Problem 2: Summary Statistics Regression Puzzle

A study uses a simple linear model to describe the relationship between the response variable Y and the explanatory variable x. Some key summary statistics.

n <- 20
r<- (-0.85)
sy<- 5
sx<- 6.78
y_bar <- 11.02
x_bar <- 9.28

a) Use the above statistics to report the least squares regression line.

beta_1 <- r * (sy/sx)
beta_1
## [1] -0.6268437
beta_0 <- y_bar - (beta_1*x_bar)
beta_0
## [1] 16.83711

The least squares regression line can be expressed as: y = (16.83711) + (-0.6268437)x

b) Use the above statistics to report the R^2 value. Please give an interpretation of this value in your own words.

R2<-r^2
R2
## [1] 0.7225

The R-squared value (0.7225) tells us how big of a percentage of the variable is represented by the regression line. In this case, about 72.25% of the variable is represented by the simple linear regression line.
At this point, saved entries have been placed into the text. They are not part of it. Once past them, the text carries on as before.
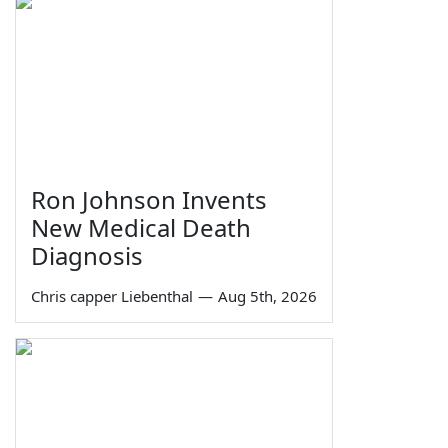
Ron Johnson Invents
New Medical Death
Diagnosis
Chris capper Liebenthal
—
Aug 5th, 2026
c) Use the above statistics to construct a 95% confidence interval for the slope parameter.

ss_res <- (sy^2)*(n-1)

# lower bound
LB<-ss_res/qchisq(0.975, df=n-2)
LB
## [1] 15.06675
# upper bound
UB<-ss_res/qchisq(0.025, df=n-2)
UB
## [1] 57.71044

The lower bound for the slope is 15.06675 and the upper bound is 57.71044.